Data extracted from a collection
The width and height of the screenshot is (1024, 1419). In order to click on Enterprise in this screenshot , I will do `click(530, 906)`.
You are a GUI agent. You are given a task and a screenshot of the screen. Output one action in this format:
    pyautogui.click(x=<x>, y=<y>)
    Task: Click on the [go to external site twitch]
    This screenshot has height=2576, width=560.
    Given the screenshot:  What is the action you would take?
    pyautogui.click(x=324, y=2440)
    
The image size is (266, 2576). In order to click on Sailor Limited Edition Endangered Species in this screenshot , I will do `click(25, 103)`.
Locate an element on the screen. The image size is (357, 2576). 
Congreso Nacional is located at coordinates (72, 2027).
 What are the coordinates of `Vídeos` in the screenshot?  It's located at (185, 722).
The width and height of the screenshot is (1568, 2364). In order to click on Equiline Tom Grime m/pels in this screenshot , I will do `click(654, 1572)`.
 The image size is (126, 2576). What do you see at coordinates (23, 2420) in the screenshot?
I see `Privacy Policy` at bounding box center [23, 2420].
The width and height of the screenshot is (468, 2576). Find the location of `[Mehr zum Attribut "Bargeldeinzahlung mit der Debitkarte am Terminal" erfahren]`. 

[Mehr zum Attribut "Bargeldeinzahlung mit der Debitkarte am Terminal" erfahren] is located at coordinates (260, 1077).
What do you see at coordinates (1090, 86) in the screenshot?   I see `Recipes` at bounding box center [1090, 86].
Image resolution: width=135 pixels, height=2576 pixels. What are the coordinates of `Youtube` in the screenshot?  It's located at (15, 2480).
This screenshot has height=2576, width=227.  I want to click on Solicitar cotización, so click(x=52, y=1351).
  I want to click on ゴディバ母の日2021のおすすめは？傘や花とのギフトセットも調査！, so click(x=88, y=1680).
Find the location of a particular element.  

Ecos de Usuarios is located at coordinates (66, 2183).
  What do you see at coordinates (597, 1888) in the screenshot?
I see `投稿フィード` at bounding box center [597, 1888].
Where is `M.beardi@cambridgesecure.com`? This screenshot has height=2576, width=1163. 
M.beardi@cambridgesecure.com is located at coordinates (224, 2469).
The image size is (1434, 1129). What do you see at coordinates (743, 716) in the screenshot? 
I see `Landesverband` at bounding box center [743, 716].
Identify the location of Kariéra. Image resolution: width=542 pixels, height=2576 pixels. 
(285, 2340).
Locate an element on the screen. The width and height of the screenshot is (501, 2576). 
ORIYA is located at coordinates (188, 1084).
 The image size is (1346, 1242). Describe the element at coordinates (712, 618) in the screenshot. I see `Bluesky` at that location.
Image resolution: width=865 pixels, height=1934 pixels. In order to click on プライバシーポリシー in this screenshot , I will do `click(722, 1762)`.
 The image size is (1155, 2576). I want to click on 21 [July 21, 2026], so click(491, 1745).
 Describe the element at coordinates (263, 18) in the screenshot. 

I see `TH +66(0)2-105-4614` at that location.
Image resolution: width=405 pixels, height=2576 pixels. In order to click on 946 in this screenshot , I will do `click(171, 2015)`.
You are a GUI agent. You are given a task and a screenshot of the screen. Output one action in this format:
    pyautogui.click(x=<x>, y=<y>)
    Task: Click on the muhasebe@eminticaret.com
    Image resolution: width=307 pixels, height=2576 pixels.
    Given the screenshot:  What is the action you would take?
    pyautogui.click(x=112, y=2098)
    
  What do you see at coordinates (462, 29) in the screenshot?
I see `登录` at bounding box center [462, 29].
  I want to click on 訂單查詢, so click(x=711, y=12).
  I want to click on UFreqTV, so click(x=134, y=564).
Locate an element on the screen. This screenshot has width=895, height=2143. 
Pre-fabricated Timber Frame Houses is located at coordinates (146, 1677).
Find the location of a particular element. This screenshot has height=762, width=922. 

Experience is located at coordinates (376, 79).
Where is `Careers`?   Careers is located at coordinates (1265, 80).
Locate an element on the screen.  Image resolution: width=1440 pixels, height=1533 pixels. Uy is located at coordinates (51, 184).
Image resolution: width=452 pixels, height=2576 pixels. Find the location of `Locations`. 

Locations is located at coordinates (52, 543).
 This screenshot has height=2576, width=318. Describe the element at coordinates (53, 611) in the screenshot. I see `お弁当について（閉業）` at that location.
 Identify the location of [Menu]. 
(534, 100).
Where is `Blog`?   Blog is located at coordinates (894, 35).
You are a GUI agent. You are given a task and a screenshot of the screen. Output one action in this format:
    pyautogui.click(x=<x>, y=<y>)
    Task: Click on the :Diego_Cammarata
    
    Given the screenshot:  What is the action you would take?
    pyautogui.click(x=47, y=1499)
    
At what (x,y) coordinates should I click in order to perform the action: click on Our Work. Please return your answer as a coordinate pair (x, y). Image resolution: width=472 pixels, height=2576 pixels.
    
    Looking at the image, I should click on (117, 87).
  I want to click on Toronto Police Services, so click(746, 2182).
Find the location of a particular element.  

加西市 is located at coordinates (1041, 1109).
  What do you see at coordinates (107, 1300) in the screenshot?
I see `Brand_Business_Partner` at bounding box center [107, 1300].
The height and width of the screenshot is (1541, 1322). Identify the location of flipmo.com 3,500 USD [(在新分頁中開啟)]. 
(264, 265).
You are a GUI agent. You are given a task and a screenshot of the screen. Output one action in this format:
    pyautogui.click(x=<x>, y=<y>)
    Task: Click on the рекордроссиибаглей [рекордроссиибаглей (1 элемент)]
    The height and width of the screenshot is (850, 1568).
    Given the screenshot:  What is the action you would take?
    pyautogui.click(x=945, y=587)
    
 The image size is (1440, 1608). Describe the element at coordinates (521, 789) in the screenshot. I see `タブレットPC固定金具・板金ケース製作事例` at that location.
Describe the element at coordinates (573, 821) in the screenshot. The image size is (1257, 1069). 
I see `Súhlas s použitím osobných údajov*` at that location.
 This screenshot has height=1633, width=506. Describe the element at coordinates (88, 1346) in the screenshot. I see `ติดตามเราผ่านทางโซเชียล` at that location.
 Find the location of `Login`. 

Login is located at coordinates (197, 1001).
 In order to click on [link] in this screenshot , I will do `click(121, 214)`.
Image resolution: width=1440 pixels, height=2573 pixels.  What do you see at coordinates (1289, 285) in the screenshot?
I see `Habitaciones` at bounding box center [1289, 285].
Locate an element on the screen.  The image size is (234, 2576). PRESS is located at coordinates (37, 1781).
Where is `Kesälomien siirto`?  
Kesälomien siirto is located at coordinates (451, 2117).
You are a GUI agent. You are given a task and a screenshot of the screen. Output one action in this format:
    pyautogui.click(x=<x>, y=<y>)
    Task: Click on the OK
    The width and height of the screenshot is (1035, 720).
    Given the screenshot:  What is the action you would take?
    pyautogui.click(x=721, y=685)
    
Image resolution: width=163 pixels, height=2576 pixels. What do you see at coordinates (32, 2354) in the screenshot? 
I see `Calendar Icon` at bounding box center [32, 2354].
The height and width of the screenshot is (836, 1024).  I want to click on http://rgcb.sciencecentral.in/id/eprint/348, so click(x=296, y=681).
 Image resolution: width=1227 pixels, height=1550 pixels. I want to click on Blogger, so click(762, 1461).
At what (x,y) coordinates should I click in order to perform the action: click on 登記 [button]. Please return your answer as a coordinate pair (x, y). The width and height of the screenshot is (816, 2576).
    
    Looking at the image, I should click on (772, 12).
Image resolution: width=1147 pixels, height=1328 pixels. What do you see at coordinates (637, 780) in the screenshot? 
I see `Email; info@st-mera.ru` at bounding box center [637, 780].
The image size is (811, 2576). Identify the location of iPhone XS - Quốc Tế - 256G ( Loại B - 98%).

→ **Exercise description**
I would like you to return every entry exactly, with nothing changed.

→ **Exercise answer**
The width and height of the screenshot is (1024, 1419). In order to click on Enterprise in this screenshot , I will do `click(530, 906)`.
You are a GUI agent. You are given a task and a screenshot of the screen. Output one action in this format:
    pyautogui.click(x=<x>, y=<y>)
    Task: Click on the [go to external site twitch]
    This screenshot has height=2576, width=560.
    Given the screenshot:  What is the action you would take?
    pyautogui.click(x=324, y=2440)
    
The image size is (266, 2576). In order to click on Sailor Limited Edition Endangered Species in this screenshot , I will do `click(25, 103)`.
Locate an element on the screen. The image size is (357, 2576). 
Congreso Nacional is located at coordinates (72, 2027).
 What are the coordinates of `Vídeos` in the screenshot?  It's located at (185, 722).
The width and height of the screenshot is (1568, 2364). In order to click on Equiline Tom Grime m/pels in this screenshot , I will do `click(654, 1572)`.
 The image size is (126, 2576). What do you see at coordinates (23, 2420) in the screenshot?
I see `Privacy Policy` at bounding box center [23, 2420].
The width and height of the screenshot is (468, 2576). Find the location of `[Mehr zum Attribut "Bargeldeinzahlung mit der Debitkarte am Terminal" erfahren]`. 

[Mehr zum Attribut "Bargeldeinzahlung mit der Debitkarte am Terminal" erfahren] is located at coordinates (260, 1077).
What do you see at coordinates (1090, 86) in the screenshot?   I see `Recipes` at bounding box center [1090, 86].
Image resolution: width=135 pixels, height=2576 pixels. What are the coordinates of `Youtube` in the screenshot?  It's located at (15, 2480).
This screenshot has height=2576, width=227.  I want to click on Solicitar cotización, so click(x=52, y=1351).
  I want to click on ゴディバ母の日2021のおすすめは？傘や花とのギフトセットも調査！, so click(x=88, y=1680).
Find the location of a particular element.  

Ecos de Usuarios is located at coordinates (66, 2183).
  What do you see at coordinates (597, 1888) in the screenshot?
I see `投稿フィード` at bounding box center [597, 1888].
Where is `M.beardi@cambridgesecure.com`? This screenshot has height=2576, width=1163. 
M.beardi@cambridgesecure.com is located at coordinates (224, 2469).
The image size is (1434, 1129). What do you see at coordinates (743, 716) in the screenshot? 
I see `Landesverband` at bounding box center [743, 716].
Identify the location of Kariéra. Image resolution: width=542 pixels, height=2576 pixels. 
(285, 2340).
Locate an element on the screen. The width and height of the screenshot is (501, 2576). 
ORIYA is located at coordinates (188, 1084).
 The image size is (1346, 1242). Describe the element at coordinates (712, 618) in the screenshot. I see `Bluesky` at that location.
Image resolution: width=865 pixels, height=1934 pixels. In order to click on プライバシーポリシー in this screenshot , I will do `click(722, 1762)`.
 The image size is (1155, 2576). I want to click on 21 [July 21, 2026], so click(491, 1745).
 Describe the element at coordinates (263, 18) in the screenshot. 

I see `TH +66(0)2-105-4614` at that location.
Image resolution: width=405 pixels, height=2576 pixels. In order to click on 946 in this screenshot , I will do `click(171, 2015)`.
You are a GUI agent. You are given a task and a screenshot of the screen. Output one action in this format:
    pyautogui.click(x=<x>, y=<y>)
    Task: Click on the muhasebe@eminticaret.com
    Image resolution: width=307 pixels, height=2576 pixels.
    Given the screenshot:  What is the action you would take?
    pyautogui.click(x=112, y=2098)
    
  What do you see at coordinates (462, 29) in the screenshot?
I see `登录` at bounding box center [462, 29].
  I want to click on 訂單查詢, so click(x=711, y=12).
  I want to click on UFreqTV, so click(x=134, y=564).
Locate an element on the screen. This screenshot has width=895, height=2143. 
Pre-fabricated Timber Frame Houses is located at coordinates (146, 1677).
Find the location of a particular element. This screenshot has height=762, width=922. 

Experience is located at coordinates (376, 79).
Where is `Careers`?   Careers is located at coordinates (1265, 80).
Locate an element on the screen.  Image resolution: width=1440 pixels, height=1533 pixels. Uy is located at coordinates (51, 184).
Image resolution: width=452 pixels, height=2576 pixels. Find the location of `Locations`. 

Locations is located at coordinates (52, 543).
 This screenshot has height=2576, width=318. Describe the element at coordinates (53, 611) in the screenshot. I see `お弁当について（閉業）` at that location.
 Identify the location of [Menu]. 
(534, 100).
Where is `Blog`?   Blog is located at coordinates (894, 35).
You are a GUI agent. You are given a task and a screenshot of the screen. Output one action in this format:
    pyautogui.click(x=<x>, y=<y>)
    Task: Click on the :Diego_Cammarata
    
    Given the screenshot:  What is the action you would take?
    pyautogui.click(x=47, y=1499)
    
At what (x,y) coordinates should I click in order to perform the action: click on Our Work. Please return your answer as a coordinate pair (x, y). Image resolution: width=472 pixels, height=2576 pixels.
    
    Looking at the image, I should click on (117, 87).
  I want to click on Toronto Police Services, so click(746, 2182).
Find the location of a particular element.  

加西市 is located at coordinates (1041, 1109).
  What do you see at coordinates (107, 1300) in the screenshot?
I see `Brand_Business_Partner` at bounding box center [107, 1300].
The height and width of the screenshot is (1541, 1322). Identify the location of flipmo.com 3,500 USD [(在新分頁中開啟)]. 
(264, 265).
You are a GUI agent. You are given a task and a screenshot of the screen. Output one action in this format:
    pyautogui.click(x=<x>, y=<y>)
    Task: Click on the рекордроссиибаглей [рекордроссиибаглей (1 элемент)]
    The height and width of the screenshot is (850, 1568).
    Given the screenshot:  What is the action you would take?
    pyautogui.click(x=945, y=587)
    
 The image size is (1440, 1608). Describe the element at coordinates (521, 789) in the screenshot. I see `タブレットPC固定金具・板金ケース製作事例` at that location.
Describe the element at coordinates (573, 821) in the screenshot. The image size is (1257, 1069). 
I see `Súhlas s použitím osobných údajov*` at that location.
 This screenshot has height=1633, width=506. Describe the element at coordinates (88, 1346) in the screenshot. I see `ติดตามเราผ่านทางโซเชียล` at that location.
 Find the location of `Login`. 

Login is located at coordinates (197, 1001).
 In order to click on [link] in this screenshot , I will do `click(121, 214)`.
Image resolution: width=1440 pixels, height=2573 pixels.  What do you see at coordinates (1289, 285) in the screenshot?
I see `Habitaciones` at bounding box center [1289, 285].
Locate an element on the screen.  The image size is (234, 2576). PRESS is located at coordinates (37, 1781).
Where is `Kesälomien siirto`?  
Kesälomien siirto is located at coordinates (451, 2117).
You are a GUI agent. You are given a task and a screenshot of the screen. Output one action in this format:
    pyautogui.click(x=<x>, y=<y>)
    Task: Click on the OK
    The width and height of the screenshot is (1035, 720).
    Given the screenshot:  What is the action you would take?
    pyautogui.click(x=721, y=685)
    
Image resolution: width=163 pixels, height=2576 pixels. What do you see at coordinates (32, 2354) in the screenshot? 
I see `Calendar Icon` at bounding box center [32, 2354].
The height and width of the screenshot is (836, 1024).  I want to click on http://rgcb.sciencecentral.in/id/eprint/348, so click(x=296, y=681).
 Image resolution: width=1227 pixels, height=1550 pixels. I want to click on Blogger, so click(762, 1461).
At what (x,y) coordinates should I click in order to perform the action: click on 登記 [button]. Please return your answer as a coordinate pair (x, y). The width and height of the screenshot is (816, 2576).
    
    Looking at the image, I should click on (772, 12).
Image resolution: width=1147 pixels, height=1328 pixels. What do you see at coordinates (637, 780) in the screenshot? 
I see `Email; info@st-mera.ru` at bounding box center [637, 780].
The image size is (811, 2576). Identify the location of iPhone XS - Quốc Tế - 256G ( Loại B - 98%).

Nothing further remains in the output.